Fluids are important for all individuals especially when we are increasing the protein in the diet. Older adults' decreased sense of thirst presents an additional challenge. Offer four ounces of water or juice with each medication given and keep fresh water handy. Remember most elderly individuals cannot lift heavy mugs. An alternative to these large pitchers is an insulated 8-10 oz. covered cup. The nursing facility where I consult has a juice station on every unit that offers three types of juice. Both residents and staff have access to the juice station. In addition to the traditional beverages served, the facility also offers a variety of regular or low calorie soft drinks at mealtimes and during the hydration pass between meals. Enhancing water by adding a low calorie flavor packet can boost fluid intake. Gelatin, ice cream, fruit juice bars, sherbet and soup are favorite foods that increase the daily fluid content of the diet.

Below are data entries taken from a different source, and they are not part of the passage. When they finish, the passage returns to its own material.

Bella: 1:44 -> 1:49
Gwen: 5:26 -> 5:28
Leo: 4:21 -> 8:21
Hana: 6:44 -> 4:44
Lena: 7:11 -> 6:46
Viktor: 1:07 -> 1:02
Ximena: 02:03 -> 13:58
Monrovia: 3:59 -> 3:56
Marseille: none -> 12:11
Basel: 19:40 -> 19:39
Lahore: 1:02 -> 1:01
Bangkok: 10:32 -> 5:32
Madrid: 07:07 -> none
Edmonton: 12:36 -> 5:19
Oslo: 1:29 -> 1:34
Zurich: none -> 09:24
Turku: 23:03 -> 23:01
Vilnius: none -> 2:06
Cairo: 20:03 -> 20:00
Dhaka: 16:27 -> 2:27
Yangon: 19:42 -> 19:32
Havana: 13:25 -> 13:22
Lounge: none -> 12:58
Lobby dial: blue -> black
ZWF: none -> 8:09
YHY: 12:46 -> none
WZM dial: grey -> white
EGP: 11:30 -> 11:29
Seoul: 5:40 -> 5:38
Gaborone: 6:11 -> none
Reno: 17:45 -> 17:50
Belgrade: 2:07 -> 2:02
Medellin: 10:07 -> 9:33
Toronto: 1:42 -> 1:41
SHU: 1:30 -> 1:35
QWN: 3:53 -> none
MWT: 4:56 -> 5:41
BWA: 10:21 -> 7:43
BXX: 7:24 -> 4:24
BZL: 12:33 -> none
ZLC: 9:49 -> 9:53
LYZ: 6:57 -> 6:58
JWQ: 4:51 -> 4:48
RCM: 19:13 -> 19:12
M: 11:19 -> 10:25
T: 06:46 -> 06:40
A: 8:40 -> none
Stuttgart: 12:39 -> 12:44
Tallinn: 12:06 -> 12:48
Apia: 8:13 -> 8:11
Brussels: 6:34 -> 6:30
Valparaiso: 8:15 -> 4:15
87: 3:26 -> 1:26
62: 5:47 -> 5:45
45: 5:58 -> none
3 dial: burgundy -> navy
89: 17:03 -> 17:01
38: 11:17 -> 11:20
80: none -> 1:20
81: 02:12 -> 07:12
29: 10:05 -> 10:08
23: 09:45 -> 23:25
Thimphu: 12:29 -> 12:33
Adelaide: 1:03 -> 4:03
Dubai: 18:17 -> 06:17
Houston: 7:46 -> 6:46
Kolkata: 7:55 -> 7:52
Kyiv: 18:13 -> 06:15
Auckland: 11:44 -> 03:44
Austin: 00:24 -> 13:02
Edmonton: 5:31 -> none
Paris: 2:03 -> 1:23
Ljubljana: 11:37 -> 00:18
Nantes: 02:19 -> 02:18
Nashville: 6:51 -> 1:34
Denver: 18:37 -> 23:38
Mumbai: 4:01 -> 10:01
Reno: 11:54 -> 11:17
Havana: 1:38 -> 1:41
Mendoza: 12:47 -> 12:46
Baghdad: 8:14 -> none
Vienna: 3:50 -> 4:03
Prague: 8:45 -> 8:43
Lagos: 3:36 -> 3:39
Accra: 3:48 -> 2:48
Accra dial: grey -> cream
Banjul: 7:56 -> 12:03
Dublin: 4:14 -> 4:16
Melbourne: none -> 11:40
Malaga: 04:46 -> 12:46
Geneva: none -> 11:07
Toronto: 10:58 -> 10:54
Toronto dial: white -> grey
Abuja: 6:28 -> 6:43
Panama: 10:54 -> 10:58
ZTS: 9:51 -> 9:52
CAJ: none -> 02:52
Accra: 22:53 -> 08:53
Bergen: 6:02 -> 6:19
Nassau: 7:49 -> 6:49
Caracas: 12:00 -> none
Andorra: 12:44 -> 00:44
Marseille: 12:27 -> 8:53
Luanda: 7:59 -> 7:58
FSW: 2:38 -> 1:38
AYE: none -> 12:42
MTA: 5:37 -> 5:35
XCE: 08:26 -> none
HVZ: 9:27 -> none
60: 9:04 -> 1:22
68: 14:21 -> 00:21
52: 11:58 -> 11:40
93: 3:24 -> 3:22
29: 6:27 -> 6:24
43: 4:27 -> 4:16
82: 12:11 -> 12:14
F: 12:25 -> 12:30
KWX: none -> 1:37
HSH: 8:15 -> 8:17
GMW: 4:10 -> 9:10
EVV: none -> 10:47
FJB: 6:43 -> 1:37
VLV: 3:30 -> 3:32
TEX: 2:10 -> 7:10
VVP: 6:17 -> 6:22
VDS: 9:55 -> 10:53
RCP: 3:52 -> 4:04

Rather than three large meals offer several small meals during the day and be certain that each one has a good source of high quality protein. An ounce of meat, fish, or poultry is equivalent to 1/4 cup of cooked dried beans, 1/2 oz. of nuts, 1(1/4) Tbsp. of peanut or almond butter, one egg (2 egg whites), 1 oz. of cheese or 1/4 cup of cottage cheese. Aim for at least two or more ounces of protein at each meal.

Bon Appétit!

About The Author
Mary Ellen Posthauer RDN, CD, LD, FAND is an award winning dietitian, consultant for MEP Healthcare Dietary Services, published author, and member of the Purdue University Hall of Fame, Department of Foods and Nutrition, having held positions on numerous boards and panels including the National Pressure Ulcer Panel and the American Dietetic Association's Unintentional Weight Loss work group.

The views and opinions expressed in this blog are solely those of the author, and do not represent the views of WoundSource, Kestrel Health Information, Inc., its affiliates, or subsidiary companies.

Cellular and Tissue-based Products Roundtable


Some great stuff here! I'd like to add a tip, if I may. You can make a high protein chocolate shake with just two or three ingredients. Just take a carton of pasteurized egg whites that you'd find in your supermarket dairy case and mix it with a tablespoon or two of the "no sugar added" Nestle's Quick. (Ice cubes will make it perfect for summer!) It's pure protein and tastes amazing. It has to be the pasteurized product from the dairy case, though. You shouldn't do this with raw egg whites.